Task brief:
Below are entries; output exactly the lines from the one with "is (431, 2576)." to the one with "The height and width of the screenshot is (1908, 1280).", both included, and nothing else.

== Excerpted data

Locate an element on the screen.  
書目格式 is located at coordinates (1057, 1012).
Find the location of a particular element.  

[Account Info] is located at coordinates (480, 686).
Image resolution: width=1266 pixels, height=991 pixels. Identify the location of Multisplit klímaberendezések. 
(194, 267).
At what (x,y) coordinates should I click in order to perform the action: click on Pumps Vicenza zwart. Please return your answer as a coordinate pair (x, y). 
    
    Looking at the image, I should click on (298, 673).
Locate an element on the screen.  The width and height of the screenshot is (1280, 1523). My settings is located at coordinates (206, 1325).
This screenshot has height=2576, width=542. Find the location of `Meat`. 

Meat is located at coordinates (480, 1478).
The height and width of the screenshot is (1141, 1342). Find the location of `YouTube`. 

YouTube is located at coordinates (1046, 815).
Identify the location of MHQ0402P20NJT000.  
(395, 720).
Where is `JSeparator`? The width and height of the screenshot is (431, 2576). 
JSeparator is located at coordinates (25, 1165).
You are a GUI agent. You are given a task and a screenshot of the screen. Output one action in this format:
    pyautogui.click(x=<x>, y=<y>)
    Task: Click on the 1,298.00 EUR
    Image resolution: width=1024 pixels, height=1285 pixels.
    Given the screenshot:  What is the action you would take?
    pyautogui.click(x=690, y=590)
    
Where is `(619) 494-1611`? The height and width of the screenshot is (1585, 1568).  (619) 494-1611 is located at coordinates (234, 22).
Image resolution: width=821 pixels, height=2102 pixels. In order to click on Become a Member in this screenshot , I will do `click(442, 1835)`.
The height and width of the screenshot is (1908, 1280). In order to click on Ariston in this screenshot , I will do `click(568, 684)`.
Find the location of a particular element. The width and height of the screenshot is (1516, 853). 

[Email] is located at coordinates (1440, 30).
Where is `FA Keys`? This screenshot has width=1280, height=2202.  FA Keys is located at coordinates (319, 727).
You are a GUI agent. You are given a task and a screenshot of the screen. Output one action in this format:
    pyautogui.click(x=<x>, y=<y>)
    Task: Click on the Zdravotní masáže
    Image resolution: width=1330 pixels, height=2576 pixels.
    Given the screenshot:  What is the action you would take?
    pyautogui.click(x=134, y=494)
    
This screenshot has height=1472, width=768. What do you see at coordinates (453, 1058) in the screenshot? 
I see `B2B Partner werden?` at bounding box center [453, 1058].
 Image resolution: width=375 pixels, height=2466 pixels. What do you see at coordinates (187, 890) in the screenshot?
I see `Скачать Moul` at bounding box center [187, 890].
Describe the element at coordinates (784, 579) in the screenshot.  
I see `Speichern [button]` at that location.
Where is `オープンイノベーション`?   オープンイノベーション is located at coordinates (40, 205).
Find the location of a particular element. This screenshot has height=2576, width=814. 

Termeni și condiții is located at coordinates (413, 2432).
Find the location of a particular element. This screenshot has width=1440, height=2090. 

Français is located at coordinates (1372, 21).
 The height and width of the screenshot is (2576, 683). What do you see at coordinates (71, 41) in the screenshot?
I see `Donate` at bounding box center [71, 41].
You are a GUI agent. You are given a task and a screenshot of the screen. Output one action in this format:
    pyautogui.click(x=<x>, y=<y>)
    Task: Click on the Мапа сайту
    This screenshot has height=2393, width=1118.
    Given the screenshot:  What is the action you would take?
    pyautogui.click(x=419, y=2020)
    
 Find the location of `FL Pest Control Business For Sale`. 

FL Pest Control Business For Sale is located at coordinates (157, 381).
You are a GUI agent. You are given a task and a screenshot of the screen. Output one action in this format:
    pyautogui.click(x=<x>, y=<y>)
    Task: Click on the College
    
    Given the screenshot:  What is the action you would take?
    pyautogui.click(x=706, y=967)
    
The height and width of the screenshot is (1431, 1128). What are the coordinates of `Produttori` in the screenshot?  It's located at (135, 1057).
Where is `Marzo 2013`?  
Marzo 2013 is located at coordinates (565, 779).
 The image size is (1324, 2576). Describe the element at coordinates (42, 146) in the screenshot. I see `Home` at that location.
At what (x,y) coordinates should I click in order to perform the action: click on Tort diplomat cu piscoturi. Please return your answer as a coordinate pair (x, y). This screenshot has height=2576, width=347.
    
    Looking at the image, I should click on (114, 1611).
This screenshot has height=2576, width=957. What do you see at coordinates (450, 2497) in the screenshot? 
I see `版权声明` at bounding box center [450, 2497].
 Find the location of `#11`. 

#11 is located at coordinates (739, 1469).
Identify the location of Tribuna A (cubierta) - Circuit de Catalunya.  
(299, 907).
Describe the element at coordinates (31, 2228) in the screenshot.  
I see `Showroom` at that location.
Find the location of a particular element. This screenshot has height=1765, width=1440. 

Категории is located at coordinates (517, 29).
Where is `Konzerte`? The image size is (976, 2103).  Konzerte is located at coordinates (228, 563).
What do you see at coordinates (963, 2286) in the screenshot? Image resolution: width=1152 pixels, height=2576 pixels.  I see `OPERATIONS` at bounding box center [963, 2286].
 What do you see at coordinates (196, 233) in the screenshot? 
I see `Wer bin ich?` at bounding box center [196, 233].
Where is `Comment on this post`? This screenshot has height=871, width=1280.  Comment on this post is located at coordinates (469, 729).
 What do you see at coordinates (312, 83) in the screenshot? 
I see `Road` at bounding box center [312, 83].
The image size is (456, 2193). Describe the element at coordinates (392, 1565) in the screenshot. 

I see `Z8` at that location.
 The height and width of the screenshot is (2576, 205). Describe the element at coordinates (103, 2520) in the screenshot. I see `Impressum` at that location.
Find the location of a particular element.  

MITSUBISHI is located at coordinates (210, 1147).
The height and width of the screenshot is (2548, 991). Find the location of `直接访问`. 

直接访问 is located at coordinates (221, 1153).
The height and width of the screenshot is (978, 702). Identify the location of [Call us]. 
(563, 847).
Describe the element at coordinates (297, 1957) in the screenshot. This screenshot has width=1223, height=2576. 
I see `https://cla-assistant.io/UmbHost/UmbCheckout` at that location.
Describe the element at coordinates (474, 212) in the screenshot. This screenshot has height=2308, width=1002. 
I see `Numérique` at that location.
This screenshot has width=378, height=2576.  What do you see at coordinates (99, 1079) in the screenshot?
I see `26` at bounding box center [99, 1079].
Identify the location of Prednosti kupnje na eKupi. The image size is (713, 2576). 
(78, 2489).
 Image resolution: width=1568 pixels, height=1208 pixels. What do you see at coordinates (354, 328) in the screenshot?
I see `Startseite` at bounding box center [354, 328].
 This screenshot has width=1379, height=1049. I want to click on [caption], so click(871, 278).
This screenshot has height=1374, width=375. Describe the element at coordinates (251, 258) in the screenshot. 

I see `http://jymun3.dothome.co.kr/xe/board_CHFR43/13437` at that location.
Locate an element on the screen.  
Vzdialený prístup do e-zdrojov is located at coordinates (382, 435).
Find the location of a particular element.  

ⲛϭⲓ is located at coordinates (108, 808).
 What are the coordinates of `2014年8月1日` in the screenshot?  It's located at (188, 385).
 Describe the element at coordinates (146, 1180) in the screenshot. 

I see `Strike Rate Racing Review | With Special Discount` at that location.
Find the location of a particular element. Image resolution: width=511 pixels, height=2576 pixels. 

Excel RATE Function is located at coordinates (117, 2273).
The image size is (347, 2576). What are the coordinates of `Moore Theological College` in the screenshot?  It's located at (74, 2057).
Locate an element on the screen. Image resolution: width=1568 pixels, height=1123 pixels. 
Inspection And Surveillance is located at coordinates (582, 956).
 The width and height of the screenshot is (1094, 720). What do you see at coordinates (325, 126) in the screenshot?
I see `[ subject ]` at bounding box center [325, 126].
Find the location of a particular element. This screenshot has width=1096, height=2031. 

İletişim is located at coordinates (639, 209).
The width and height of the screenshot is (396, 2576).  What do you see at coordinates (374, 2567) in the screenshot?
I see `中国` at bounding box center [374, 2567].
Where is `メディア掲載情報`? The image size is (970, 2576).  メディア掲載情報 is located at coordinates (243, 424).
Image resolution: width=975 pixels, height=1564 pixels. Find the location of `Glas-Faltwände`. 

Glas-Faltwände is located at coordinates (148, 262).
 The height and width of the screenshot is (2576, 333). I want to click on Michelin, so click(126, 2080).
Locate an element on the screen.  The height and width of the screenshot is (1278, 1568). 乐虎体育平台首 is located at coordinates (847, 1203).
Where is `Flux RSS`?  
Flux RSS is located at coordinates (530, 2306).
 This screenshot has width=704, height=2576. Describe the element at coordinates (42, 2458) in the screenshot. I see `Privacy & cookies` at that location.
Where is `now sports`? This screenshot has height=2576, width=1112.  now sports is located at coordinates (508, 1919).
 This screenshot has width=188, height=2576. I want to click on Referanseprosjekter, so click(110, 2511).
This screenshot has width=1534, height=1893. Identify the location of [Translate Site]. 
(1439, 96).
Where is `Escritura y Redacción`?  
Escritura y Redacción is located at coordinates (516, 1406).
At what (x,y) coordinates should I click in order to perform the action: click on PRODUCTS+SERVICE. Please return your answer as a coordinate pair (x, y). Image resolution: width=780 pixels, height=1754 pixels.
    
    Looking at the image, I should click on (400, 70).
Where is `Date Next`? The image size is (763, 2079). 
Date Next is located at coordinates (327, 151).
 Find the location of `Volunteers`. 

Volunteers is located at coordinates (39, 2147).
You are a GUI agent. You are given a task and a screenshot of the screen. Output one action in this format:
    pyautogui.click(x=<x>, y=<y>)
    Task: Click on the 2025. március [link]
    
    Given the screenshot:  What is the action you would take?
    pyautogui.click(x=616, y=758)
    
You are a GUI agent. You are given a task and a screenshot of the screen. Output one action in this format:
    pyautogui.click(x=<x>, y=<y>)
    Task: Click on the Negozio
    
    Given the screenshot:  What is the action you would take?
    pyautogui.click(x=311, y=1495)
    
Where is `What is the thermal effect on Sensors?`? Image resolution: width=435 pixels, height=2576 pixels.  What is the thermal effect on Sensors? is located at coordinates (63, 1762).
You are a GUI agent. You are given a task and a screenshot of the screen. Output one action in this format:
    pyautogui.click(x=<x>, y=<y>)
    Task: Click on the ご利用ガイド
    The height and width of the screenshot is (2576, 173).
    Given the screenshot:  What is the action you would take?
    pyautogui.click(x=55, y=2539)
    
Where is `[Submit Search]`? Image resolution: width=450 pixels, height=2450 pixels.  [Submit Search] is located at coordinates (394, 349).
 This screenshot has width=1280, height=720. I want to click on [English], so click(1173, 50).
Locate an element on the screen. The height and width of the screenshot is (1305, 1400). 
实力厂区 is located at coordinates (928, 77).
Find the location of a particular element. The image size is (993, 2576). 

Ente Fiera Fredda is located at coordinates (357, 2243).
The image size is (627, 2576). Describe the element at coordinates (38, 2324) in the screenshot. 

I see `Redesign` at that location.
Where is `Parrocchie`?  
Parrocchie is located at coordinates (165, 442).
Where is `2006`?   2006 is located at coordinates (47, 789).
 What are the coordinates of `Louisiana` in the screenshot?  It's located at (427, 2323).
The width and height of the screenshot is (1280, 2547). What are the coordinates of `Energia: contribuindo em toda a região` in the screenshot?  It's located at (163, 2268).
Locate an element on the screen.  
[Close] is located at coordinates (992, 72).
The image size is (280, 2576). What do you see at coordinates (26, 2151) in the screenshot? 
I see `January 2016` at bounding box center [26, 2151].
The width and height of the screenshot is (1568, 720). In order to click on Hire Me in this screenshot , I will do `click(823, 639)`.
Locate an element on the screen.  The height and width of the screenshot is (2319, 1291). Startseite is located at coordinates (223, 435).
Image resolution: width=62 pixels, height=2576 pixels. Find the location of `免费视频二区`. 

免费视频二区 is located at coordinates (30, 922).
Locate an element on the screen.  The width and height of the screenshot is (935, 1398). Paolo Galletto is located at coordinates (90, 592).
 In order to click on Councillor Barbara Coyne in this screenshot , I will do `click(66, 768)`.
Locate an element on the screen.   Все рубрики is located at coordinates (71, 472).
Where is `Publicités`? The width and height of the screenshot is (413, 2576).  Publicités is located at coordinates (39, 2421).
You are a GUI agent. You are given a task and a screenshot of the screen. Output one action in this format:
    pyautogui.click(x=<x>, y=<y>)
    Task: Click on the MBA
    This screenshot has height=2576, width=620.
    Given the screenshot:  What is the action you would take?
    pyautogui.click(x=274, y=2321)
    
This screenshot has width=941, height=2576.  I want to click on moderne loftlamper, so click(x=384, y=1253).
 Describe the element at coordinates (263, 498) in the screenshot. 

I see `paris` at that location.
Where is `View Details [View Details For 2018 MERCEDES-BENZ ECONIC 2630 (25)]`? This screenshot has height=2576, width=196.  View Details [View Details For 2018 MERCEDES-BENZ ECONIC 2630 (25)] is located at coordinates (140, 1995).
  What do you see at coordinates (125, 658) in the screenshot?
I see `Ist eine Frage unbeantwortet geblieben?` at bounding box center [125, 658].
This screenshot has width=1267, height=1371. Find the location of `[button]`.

====

Output for this exercise:
Where is `JSeparator`? The width and height of the screenshot is (431, 2576). 
JSeparator is located at coordinates (25, 1165).
You are a GUI agent. You are given a task and a screenshot of the screen. Output one action in this format:
    pyautogui.click(x=<x>, y=<y>)
    Task: Click on the 1,298.00 EUR
    Image resolution: width=1024 pixels, height=1285 pixels.
    Given the screenshot:  What is the action you would take?
    pyautogui.click(x=690, y=590)
    
Where is `(619) 494-1611`? The height and width of the screenshot is (1585, 1568).  (619) 494-1611 is located at coordinates (234, 22).
Image resolution: width=821 pixels, height=2102 pixels. In order to click on Become a Member in this screenshot , I will do `click(442, 1835)`.
The height and width of the screenshot is (1908, 1280). In order to click on Ariston in this screenshot , I will do `click(568, 684)`.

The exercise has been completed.